■ **Problem**: Your task is to reproduce exactly the lines from the line with "vous profiterez d'une vue à 360°sur la ville." through the end of the records below.

Material for this task Block Start

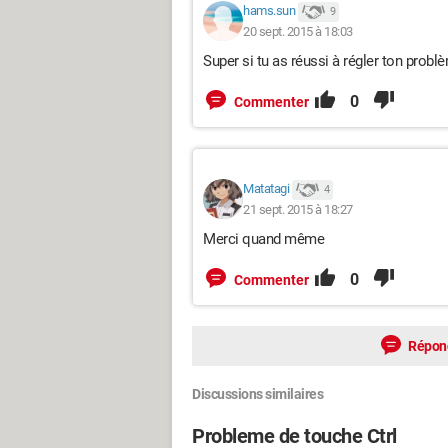
hams.sun
9
20 sept. 2015 à 18:03
Super si tu as réussi à régler ton probl
0
Commenter
Matatagi
4
21 sept. 2015 à 18:27
Merci quand même
0
Commenter
Répon
Discussions similaires
Probleme de touche Ctrl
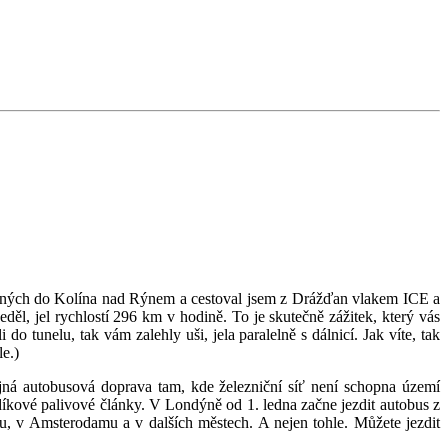
elených do Kolína nad Rýnem a cestoval jsem z Drážďan vlakem ICE a
eděl, jel rychlostí 296 km v hodině. To je skutečně zážitek, který vás
do tunelu, tak vám zalehly uši, jela paralelně s dálnicí. Jak víte, tak
le.)
řejná autobusová doprava tam, kde železniční síť není schopna území
odíkové palivové články. V Londýně od 1. ledna začne jezdit autobus z
, v Amsterodamu a v dalších městech. A nejen tohle. Můžete jezdit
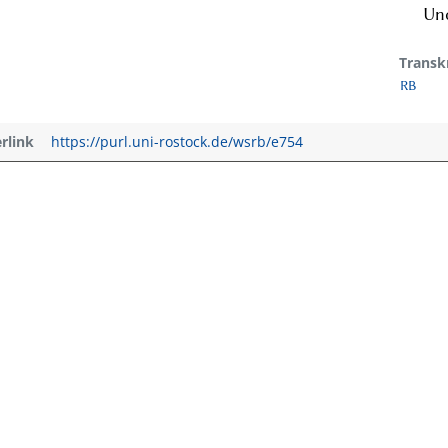
Und
Transk
RB
erlink
https://purl.uni-rostock.de/wsrb/e754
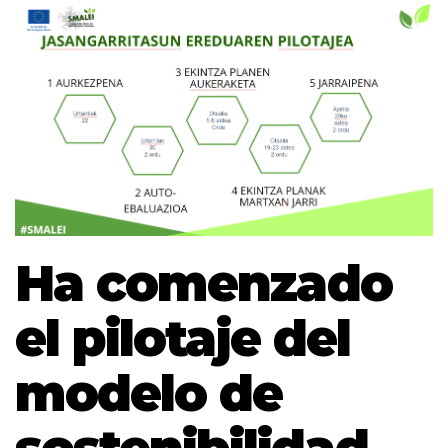
Ha comenzado
el pilotaje del
modelo de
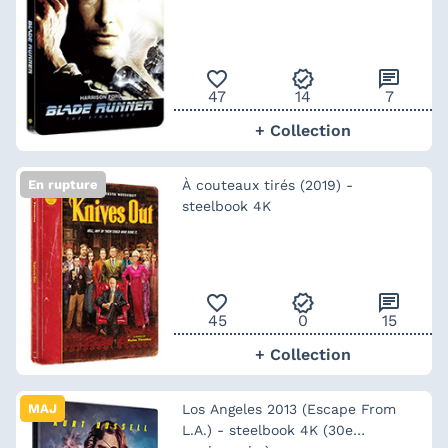
favorite_outline
verified
chat
47
14
7
+ Collection
En rupture
À couteaux tirés (2019) -
steelbook 4K
favorite_outline
verified
chat
45
0
15
+ Collection
MAJ
Los Angeles 2013 (Escape From
L.A.) - steelbook 4K (30e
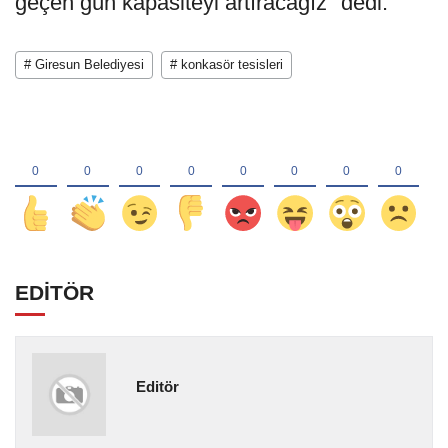
geçen gün kapasiteyi artıracağız" dedi.
# Giresun Belediyesi
# konkasör tesisleri
EDİTÖR
Editör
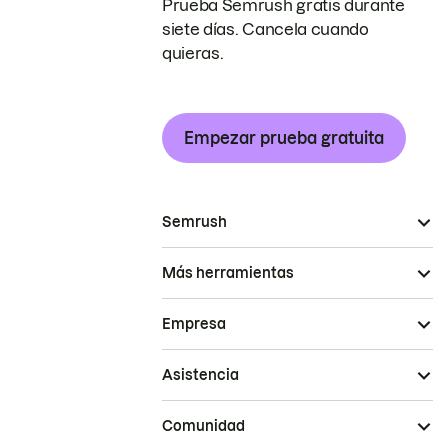
Prueba Semrush gratis durante
siete días. Cancela cuando
quieras.
Empezar prueba gratuita
Semrush
Más herramientas
Empresa
Asistencia
Comunidad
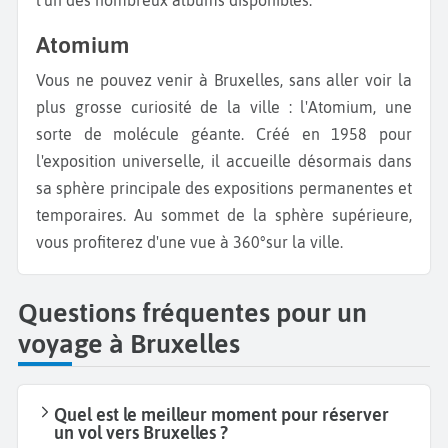
l'un des nombreux albums disponibles.
Atomium
Vous ne pouvez venir à Bruxelles, sans aller voir la
plus grosse curiosité de la ville : l'Atomium, une
sorte de molécule géante. Créé en 1958 pour
l'exposition universelle, il accueille désormais dans
sa sphère principale des expositions permanentes et
temporaires. Au sommet de la sphère supérieure,
vous profiterez d'une vue à 360°sur la ville.
Questions fréquentes pour un
voyage à Bruxelles
Quel est le meilleur moment pour réserver
un vol vers Bruxelles ?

Material for this task Block End

■ **Solution to this task**:
vous profiterez d'une vue à 360°sur la ville.
Questions fréquentes pour un
voyage à Bruxelles
Quel est le meilleur moment pour réserver
un vol vers Bruxelles ?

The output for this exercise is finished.